Wild mushrooms are a seasonal indulgence which are a universal pleasure.
Wherever edible wild mushrooms grow, people seek them out and create delectable dishes featuring their earthy flavors. This is true whether we are talking about the Appalachian highlands where folks gather meadow puffballs, shaggy inkcaps and the elusive morels, which they saute in butter or batter and fry to a crisp, rich finish, or the Himalayan foothills of Kashmir where wild mushrooms are cooked into gently-spiced, dairy-laced curries.
I am not much of a mushroom-hunter. I have never had much luck seeking morels in the wild; I just don’t have the eye for them I guess. However, I know them when I see them, and when I see them, I want them.
I was thrilled to find wild gathered morels at the farmer’s market last Saturday. I was there early, before the market was open for business, and happened to see that some of my favorite sellers, Art and Peggy Gish, had four boxes of morels for sale, so I stood at their table, and waited for the market to open.
Other customers milled about, and the sharp-eyed fungaphiles among them quickly gathered with me. We negotiated amongst ourselves, and the first four of us who lined up all agreed that we would each only buy one box, leaving enough for the others.
We had a great time, teasing back and forth with each other, talking about how we would cook them and joking that our little courteous agreement kept us from having to mug each other in the parking lot to steal the delicious fungi.
I also was lucky enough to find an enormous bunch of oyster mushrooms and fresh shiitake that were cultivated locally, so I bought them up as well, resolving to make something rich for Morganna and I to share. (Zak really dislikes mushrooms, so that means more for us.)
I was originally going to make a beef stroganoff with the mushrooms, but later, I changed my mind. I wanted to make something even more special than that, and I didn’t want the flavor of beef to overpower the delicate beauty of the spongy morels.
Remembering the passages I had read about the wild mushrooms of Kashmir in several books, I decided to make a curry with them.
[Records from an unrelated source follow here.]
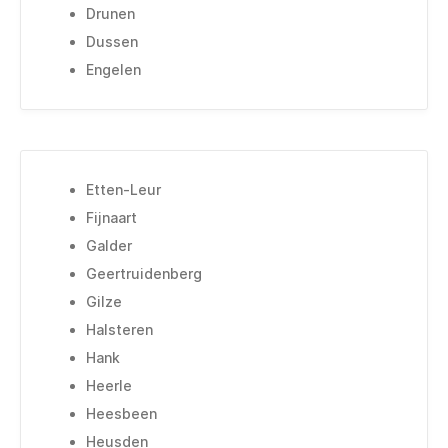
Drunen
Dussen
Engelen
Etten-Leur
Fijnaart
Galder
Geertruidenberg
Gilze
Halsteren
Hank
Heerle
Heesbeen
Heusden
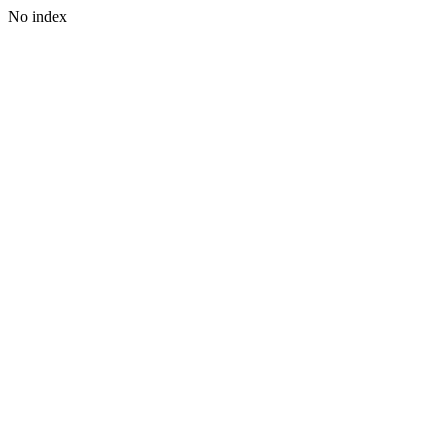
No index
However, I saw no reason to make a very strongly spiced dish with them; I wanted the delicate woodland flavors of the mushrooms to be the centerpiece of the curry. So, I chose the typical Kashmiri spices of cardamom, fennel, coriander, cinnamon and cloves, an onion and some garlic to enhance the mushroom flavor.
Butter was my cooking fat of choice, and if there was yogurt in the fridge I would have used it. Instead, I used a bit of lamb stock and cream to create a minimal thick and unctuous sauce.
Finally, for a touch of color, I used a bit of turmeric and paprika and a sprinkling of fresh mint for a verdant sparkle of taste.
It turned out amazingly well. Served with plain steamed basmati rice, it was a revelation. The creamy, thick sauce was a dream of caramelized onion, sweet spices and garlic, and it perfectly complemented the earthy mushrooms. An alternative way to serve it would be as a filling for little puff pastry or phyllo tartletes. It would not be traditionally Kashmiri, but it would be a fantastic fusion of Indian and European traditions.
And next year, when the morels poke their little wrinkly caps above the leaf litter and pine needles of the forest floor, I will make this again.
Kashmiri Wild Mushroom Curry
4 tablespoons butter, divided
1 large onion, peeled and thinly sliced (about 1 cup)
1/4 teaspoon salt
3 cloves garlic, peeled and thinly sliced
1/8 teaspoon fennel seeds
1/2 teaspoon coriander seeds
3 green cardamom seeds
1/8 teaspoon black peppercorns
pinch ground cinnamon
1 whole clove
1 pound of mixed wild mushrooms, cleaned and sliced thinly
1/2 cup lamb, chicken or vegetable broth
1/2 cup heavy cream
1/4 teaspoon ground turmeric
1/8 teaspoon paprika
2 tablespoons minced fresh mint leaves
Melt half the butter in a heavy-bottomed skillet. Add onions in a thin layer, and scatter salt over. Cook, stirring now and then until deep golden in color.
While the onions cook, grind the garlic, fennel, coriander, cardamom, peppercorns, cinnamon and cloves to a fine paste.
As soon as the onions turn light red, add the spice paste, and mushrooms, and cook, stirring, until the onions turn deep reddish brown, the spices are fragrant and the mushrooms wilt slightly. Add the rest of the butter, and keep cooking, stirring constantly, until the mushrooms are tender.
Add the broth, and cook until it mostly simmers away. Add the heavy cream, turmeric, and paprika and cook until it is mostly simmered away, and the liquid that is left forms a thick sauce that clings the mushrooms like a fragrant velvet.
Stir in the minced fresh mint and serve immediately. Or, if you cannot serve it immediately, leave out the mint, and remove from the heat. Cover and allow to sit for no more than an hour or so at room temperature. To reheat, add about a tablespoon of cream, and stir over medium heat until it is steamy hot again. Then, stir in the fresh mint and serve.